Copy out every record exactly.

Page-level text extractions
>>>>>

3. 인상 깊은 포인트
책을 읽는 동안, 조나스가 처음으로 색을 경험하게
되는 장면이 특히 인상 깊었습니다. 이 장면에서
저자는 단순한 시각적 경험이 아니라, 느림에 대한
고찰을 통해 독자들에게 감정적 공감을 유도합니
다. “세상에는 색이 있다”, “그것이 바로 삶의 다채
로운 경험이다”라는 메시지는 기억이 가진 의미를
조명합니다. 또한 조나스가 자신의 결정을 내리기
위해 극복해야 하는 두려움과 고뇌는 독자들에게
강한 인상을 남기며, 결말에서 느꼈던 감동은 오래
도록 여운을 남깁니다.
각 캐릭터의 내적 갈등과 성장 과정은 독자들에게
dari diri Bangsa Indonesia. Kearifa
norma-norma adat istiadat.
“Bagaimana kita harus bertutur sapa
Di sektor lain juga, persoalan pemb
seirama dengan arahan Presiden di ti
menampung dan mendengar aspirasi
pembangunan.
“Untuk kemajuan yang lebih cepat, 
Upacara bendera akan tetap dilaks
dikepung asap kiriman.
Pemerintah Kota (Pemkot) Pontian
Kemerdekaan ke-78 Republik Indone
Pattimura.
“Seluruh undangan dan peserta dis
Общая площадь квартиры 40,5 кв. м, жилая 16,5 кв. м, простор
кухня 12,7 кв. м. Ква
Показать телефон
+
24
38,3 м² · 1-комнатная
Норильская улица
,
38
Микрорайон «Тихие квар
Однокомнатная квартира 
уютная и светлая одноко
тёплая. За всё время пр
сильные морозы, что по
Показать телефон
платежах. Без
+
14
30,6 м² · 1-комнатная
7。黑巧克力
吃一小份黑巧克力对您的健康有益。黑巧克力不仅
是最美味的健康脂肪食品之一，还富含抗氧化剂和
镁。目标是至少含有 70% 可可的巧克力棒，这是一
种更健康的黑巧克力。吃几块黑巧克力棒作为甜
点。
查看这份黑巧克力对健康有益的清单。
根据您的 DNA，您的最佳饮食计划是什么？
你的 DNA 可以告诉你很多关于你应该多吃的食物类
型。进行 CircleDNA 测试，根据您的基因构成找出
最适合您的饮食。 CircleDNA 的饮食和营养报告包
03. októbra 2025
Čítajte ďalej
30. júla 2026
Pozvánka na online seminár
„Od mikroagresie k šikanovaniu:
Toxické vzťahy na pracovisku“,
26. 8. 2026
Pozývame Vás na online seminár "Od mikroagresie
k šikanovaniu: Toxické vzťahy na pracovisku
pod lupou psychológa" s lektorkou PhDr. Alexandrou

<<<<<

» Result of the task:
3. 인상 깊은 포인트
책을 읽는 동안, 조나스가 처음으로 색을 경험하게
되는 장면이 특히 인상 깊었습니다. 이 장면에서
저자는 단순한 시각적 경험이 아니라, 느림에 대한
고찰을 통해 독자들에게 감정적 공감을 유도합니
다. “세상에는 색이 있다”, “그것이 바로 삶의 다채
로운 경험이다”라는 메시지는 기억이 가진 의미를
조명합니다. 또한 조나스가 자신의 결정을 내리기
위해 극복해야 하는 두려움과 고뇌는 독자들에게
강한 인상을 남기며, 결말에서 느꼈던 감동은 오래
도록 여운을 남깁니다.
각 캐릭터의 내적 갈등과 성장 과정은 독자들에게
dari diri Bangsa Indonesia. Kearifa
norma-norma adat istiadat.
“Bagaimana kita harus bertutur sapa
Di sektor lain juga, persoalan pemb
seirama dengan arahan Presiden di ti
menampung dan mendengar aspirasi
pembangunan.
“Untuk kemajuan yang lebih cepat, 
Upacara bendera akan tetap dilaks
dikepung asap kiriman.
Pemerintah Kota (Pemkot) Pontian
Kemerdekaan ke-78 Republik Indone
Pattimura.
“Seluruh undangan dan peserta dis
Общая площадь квартиры 40,5 кв. м, жилая 16,5 кв. м, простор
кухня 12,7 кв. м. Ква
Показать телефон
+
24
38,3 м² · 1-комнатная
Норильская улица
,
38
Микрорайон «Тихие квар
Однокомнатная квартира 
уютная и светлая одноко
тёплая. За всё время пр
сильные морозы, что по
Показать телефон
платежах. Без
+
14
30,6 м² · 1-комнатная
7。黑巧克力
吃一小份黑巧克力对您的健康有益。黑巧克力不仅
是最美味的健康脂肪食品之一，还富含抗氧化剂和
镁。目标是至少含有 70% 可可的巧克力棒，这是一
种更健康的黑巧克力。吃几块黑巧克力棒作为甜
点。
查看这份黑巧克力对健康有益的清单。
根据您的 DNA，您的最佳饮食计划是什么？
你的 DNA 可以告诉你很多关于你应该多吃的食物类
型。进行 CircleDNA 测试，根据您的基因构成找出
最适合您的饮食。 CircleDNA 的饮食和营养报告包
03. októbra 2025
Čítajte ďalej
30. júla 2026
Pozvánka na online seminár
„Od mikroagresie k šikanovaniu:
Toxické vzťahy na pracovisku“,
26. 8. 2026
Pozývame Vás na online seminár "Od mikroagresie
k šikanovaniu: Toxické vzťahy na pracovisku
pod lupou psychológa" s lektorkou PhDr. Alexandrou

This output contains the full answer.